The inpatient care of patients with pulmonary arterial hypertension is challenging. Optimal care requires open communication among a multidisciplinary team that includes nurses, pharmacists, and physicians. Additional complexity is introduced if therapy includes infused medications. Reflecting this complexity, a survey of leading PAH Centers has documented associated errors in PAH care delivery. Training healthcare professionals in a simulation environment is especially valuable for situations which, as for PAH, are relatively uncommon and complex.

Methods

Competencies for healthcare workers who care for PAH patients were identified and simulation training was designed to teach and assess participants’ skill in those competencies. The scenarios included: initiation of intravenous epoprostenol, transition from intravenous epoprostenol to subcutaneous treprostinil, and transition from an infected line to a clean line requiring bedside determination of line volume and priming of the line with the correct volume of therapeutic infusate. The exercise utilized a training space in the electronic medical record (EMR) where patient charts were simulated to include order sets, medication lists, and nurse communications that were in use at the time in the hospital. The project was carried out in the Michael F. Sorrel Clinical Simulation Laboratory, a 7,750 square foot facility.

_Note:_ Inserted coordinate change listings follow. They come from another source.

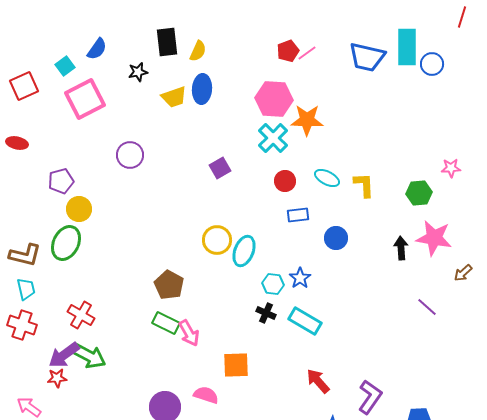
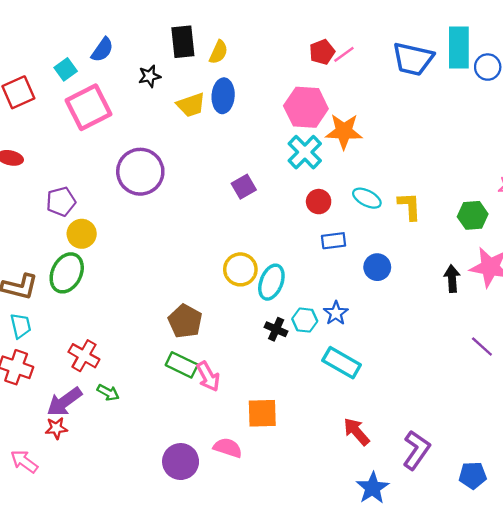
purple circle: (130, 155) -> (140, 172), size x1.5
black cross: (266, 313) -> (276, 329), moved
green arrow: (89, 356) -> (108, 393), moved, size x0.6

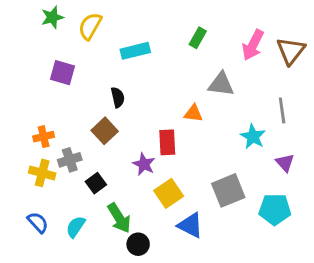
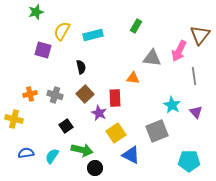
yellow semicircle: (90, 26) -> (62, 31), moved
pink arrow: (253, 45) -> (179, 51), moved
brown square: (105, 131) -> (85, 94), moved
cyan star: (253, 137) -> (172, 105), moved
gray cross: (70, 160) -> (55, 95), moved, turned 35
yellow cross: (42, 173) -> (14, 119), moved
cyan pentagon: (275, 209) -> (189, 161), moved
green arrow: (119, 218) -> (82, 150), turned -45
blue semicircle: (38, 222) -> (26, 153), turned -56

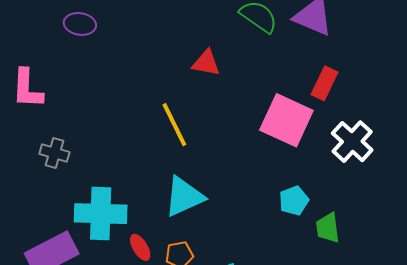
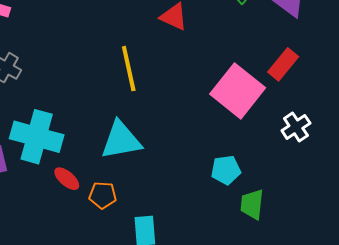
white cross: (352, 142) -> (296, 127), size x0.7
red ellipse: (140, 247) -> (67, 179), turned -32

The simulation room provided bedside access to the EMR and a Laeradal high-fidelity “SimMan 3G” simulator which provided visual and haptic feedback for respiratory and cardiovascular responses and case specific feedback operations to mirror a patient’s subjective reaction to medications and interventions.

Results

Simulation identified actionable areas for improvement that fell into several categories: improved clarity in the EMR, enhanced nurse training, and technical enhancements at the bedside. Post simulation evaluations of the participants demonstrated competency of all professional groups for the three scenarios. Summative evaluation of the simulation revealed that participants enjoyed the interactive, hands on learning; safe environment; and open communication with team members.

Conclusion

Interprofessional education using simulation contributes to team building and collaborative practice. Opportunities for improvements were identified and have been successfully integrated into clinical practice.